• TASK PROMPT: The answer should contain all of the data, retyped without any alteration.

• INFORMATION GIVEN:
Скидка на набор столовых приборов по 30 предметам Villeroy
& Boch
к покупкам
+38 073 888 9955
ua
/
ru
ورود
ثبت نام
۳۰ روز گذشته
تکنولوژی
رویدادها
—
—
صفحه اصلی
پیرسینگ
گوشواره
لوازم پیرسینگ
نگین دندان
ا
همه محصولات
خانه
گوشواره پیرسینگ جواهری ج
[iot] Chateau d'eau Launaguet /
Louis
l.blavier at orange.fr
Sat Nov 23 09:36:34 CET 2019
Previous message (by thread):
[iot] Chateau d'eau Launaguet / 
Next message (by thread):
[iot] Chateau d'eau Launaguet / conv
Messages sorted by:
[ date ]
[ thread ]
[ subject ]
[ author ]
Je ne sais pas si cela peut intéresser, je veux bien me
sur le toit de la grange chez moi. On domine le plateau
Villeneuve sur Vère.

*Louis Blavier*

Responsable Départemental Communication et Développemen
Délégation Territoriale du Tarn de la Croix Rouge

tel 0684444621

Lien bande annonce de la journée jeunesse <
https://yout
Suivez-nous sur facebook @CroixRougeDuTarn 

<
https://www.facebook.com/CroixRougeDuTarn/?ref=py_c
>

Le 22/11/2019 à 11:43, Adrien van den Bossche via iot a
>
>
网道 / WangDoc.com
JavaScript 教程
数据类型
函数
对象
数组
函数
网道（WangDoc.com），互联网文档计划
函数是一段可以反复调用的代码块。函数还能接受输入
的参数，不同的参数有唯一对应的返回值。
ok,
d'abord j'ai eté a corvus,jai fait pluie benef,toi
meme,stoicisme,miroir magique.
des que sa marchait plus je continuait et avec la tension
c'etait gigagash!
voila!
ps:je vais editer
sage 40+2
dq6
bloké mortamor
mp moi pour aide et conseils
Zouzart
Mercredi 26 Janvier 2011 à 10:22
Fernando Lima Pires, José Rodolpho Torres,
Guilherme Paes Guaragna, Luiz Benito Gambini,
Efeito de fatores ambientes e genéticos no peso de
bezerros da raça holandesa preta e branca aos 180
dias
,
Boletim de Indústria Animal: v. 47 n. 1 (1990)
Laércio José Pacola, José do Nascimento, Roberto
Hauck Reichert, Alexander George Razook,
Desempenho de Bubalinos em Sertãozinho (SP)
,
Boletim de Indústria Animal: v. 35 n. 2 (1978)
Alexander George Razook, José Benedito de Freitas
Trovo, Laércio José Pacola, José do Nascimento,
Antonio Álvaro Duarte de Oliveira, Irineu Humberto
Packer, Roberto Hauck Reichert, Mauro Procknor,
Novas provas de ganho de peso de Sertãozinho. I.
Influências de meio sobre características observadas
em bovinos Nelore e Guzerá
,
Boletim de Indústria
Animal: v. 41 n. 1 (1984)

• EXPECTED OUTPUT:
Скидка на набор столовых приборов по 30 предметам Villeroy
& Boch
к покупкам
+38 073 888 9955
ua
/
ru
ورود
ثبت نام
۳۰ روز گذشته
تکنولوژی
رویدادها
—
—
صفحه اصلی
پیرسینگ
گوشواره
لوازم پیرسینگ
نگین دندان
ا
همه محصولات
خانه
گوشواره پیرسینگ جواهری ج
[iot] Chateau d'eau Launaguet /
Louis
l.blavier at orange.fr
Sat Nov 23 09:36:34 CET 2019
Previous message (by thread):
[iot] Chateau d'eau Launaguet / 
Next message (by thread):
[iot] Chateau d'eau Launaguet / conv
Messages sorted by:
[ date ]
[ thread ]
[ subject ]
[ author ]
Je ne sais pas si cela peut intéresser, je veux bien me
sur le toit de la grange chez moi. On domine le plateau
Villeneuve sur Vère.

*Louis Blavier*

Responsable Départemental Communication et Développemen
Délégation Territoriale du Tarn de la Croix Rouge

tel 0684444621

Lien bande annonce de la journée jeunesse <
https://yout
Suivez-nous sur facebook @CroixRougeDuTarn 

<
https://www.facebook.com/CroixRougeDuTarn/?ref=py_c
>

Le 22/11/2019 à 11:43, Adrien van den Bossche via iot a
>
>
网道 / WangDoc.com
JavaScript 教程
数据类型
函数
对象
数组
函数
网道（WangDoc.com），互联网文档计划
函数是一段可以反复调用的代码块。函数还能接受输入
的参数，不同的参数有唯一对应的返回值。
ok,
d'abord j'ai eté a corvus,jai fait pluie benef,toi
meme,stoicisme,miroir magique.
des que sa marchait plus je continuait et avec la tension
c'etait gigagash!
voila!
ps:je vais editer
sage 40+2
dq6
bloké mortamor
mp moi pour aide et conseils
Zouzart
Mercredi 26 Janvier 2011 à 10:22
Fernando Lima Pires, José Rodolpho Torres,
Guilherme Paes Guaragna, Luiz Benito Gambini,
Efeito de fatores ambientes e genéticos no peso de
bezerros da raça holandesa preta e branca aos 180
dias
,
Boletim de Indústria Animal: v. 47 n. 1 (1990)
Laércio José Pacola, José do Nascimento, Roberto
Hauck Reichert, Alexander George Razook,
Desempenho de Bubalinos em Sertãozinho (SP)
,
Boletim de Indústria Animal: v. 35 n. 2 (1978)
Alexander George Razook, José Benedito de Freitas
Trovo, Laércio José Pacola, José do Nascimento,
Antonio Álvaro Duarte de Oliveira, Irineu Humberto
Packer, Roberto Hauck Reichert, Mauro Procknor,
Novas provas de ganho de peso de Sertãozinho. I.
Influências de meio sobre características observadas
em bovinos Nelore e Guzerá
,
Boletim de Indústria
Animal: v. 41 n. 1 (1984)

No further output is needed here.